START Materials provided
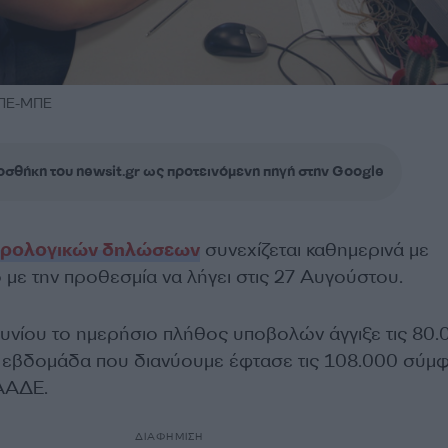
ΑΠΕ-ΜΠΕ
σθήκη του newsit.gr ως προτεινόμενη πηγή στην Google
ρολογικών δηλώσεων
συνεχίζεται καθημερινά με
με την προθεσμία να λήγει στις 27 Αυγούστου.
ουνίου το ημερήσιο πλήθος υποβολών άγγιξε τις 80.
ν εβδομάδα που διανύουμε έφτασε τις 108.000 σύμ
 ΑΑΔΕ.
ΔΙΑΦΗΜΙΣΗ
END Materials provided
Task instructions: Every line of the data above should be returned exactly, with the pictures removed.

Response to this exercise:
ΑΠΕ-ΜΠΕ
σθήκη του newsit.gr ως προτεινόμενη πηγή στην Google
ρολογικών δηλώσεων
συνεχίζεται καθημερινά με
με την προθεσμία να λήγει στις 27 Αυγούστου.
ουνίου το ημερήσιο πλήθος υποβολών άγγιξε τις 80.
ν εβδομάδα που διανύουμε έφτασε τις 108.000 σύμ
 ΑΑΔΕ.
ΔΙΑΦΗΜΙΣΗ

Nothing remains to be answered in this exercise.